→ EXERCISE DESCRIPTION:
Each line of the listing that contains the word "select" is to be copied.

*** DATA TO USE Section Begins ***

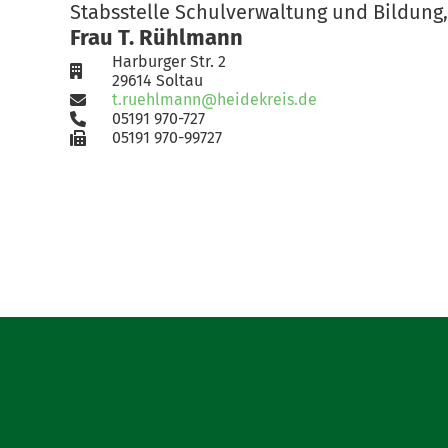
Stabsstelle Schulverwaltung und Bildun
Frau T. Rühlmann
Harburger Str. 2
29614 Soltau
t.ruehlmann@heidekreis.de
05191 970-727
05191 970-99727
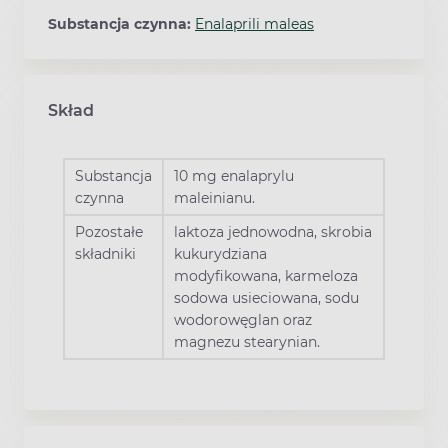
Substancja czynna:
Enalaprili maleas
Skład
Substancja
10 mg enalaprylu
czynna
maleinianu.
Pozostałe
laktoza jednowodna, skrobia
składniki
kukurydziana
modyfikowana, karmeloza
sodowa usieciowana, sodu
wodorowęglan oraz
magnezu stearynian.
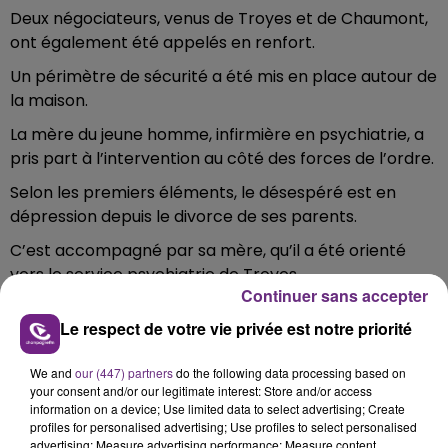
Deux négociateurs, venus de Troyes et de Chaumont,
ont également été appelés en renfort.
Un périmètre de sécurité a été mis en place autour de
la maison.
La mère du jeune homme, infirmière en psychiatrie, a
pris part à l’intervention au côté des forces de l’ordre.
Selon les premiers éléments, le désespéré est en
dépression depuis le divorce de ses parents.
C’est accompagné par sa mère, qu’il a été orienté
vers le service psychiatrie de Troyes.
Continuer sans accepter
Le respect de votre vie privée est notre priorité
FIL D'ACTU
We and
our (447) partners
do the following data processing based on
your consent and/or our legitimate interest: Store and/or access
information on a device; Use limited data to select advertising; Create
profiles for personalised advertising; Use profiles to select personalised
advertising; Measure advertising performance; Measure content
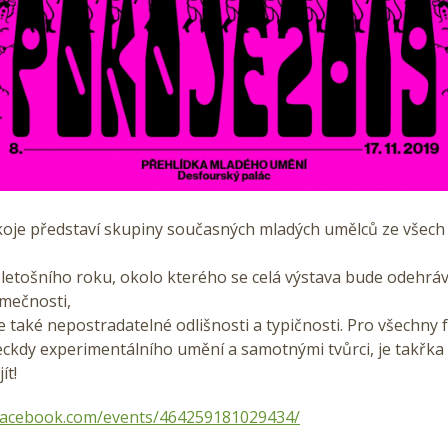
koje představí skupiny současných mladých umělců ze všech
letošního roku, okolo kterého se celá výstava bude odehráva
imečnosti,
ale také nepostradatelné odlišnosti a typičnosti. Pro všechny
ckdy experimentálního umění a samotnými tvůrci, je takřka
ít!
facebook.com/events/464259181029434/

*** DATA TO USE Section Ends ***
*** DATA TO USE Section Begins ***

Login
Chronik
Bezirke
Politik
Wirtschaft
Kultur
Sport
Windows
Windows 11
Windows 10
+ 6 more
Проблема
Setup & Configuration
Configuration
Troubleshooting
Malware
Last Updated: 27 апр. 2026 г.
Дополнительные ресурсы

*** DATA TO USE Section Ends ***
*** DATA TO USE Section Begins ***

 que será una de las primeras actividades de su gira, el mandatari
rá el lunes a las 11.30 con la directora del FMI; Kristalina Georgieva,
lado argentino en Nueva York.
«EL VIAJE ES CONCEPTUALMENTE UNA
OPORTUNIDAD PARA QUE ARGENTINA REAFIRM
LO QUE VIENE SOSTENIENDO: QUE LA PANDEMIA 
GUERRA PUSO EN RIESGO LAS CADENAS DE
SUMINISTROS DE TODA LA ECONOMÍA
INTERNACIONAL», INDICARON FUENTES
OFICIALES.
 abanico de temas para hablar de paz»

*** DATA TO USE Section Ends ***

→ ANSWER TO THE PROBLEM:
information on a device; Use limited data to select advertising; Create
profiles for personalised advertising; Use profiles to select personalised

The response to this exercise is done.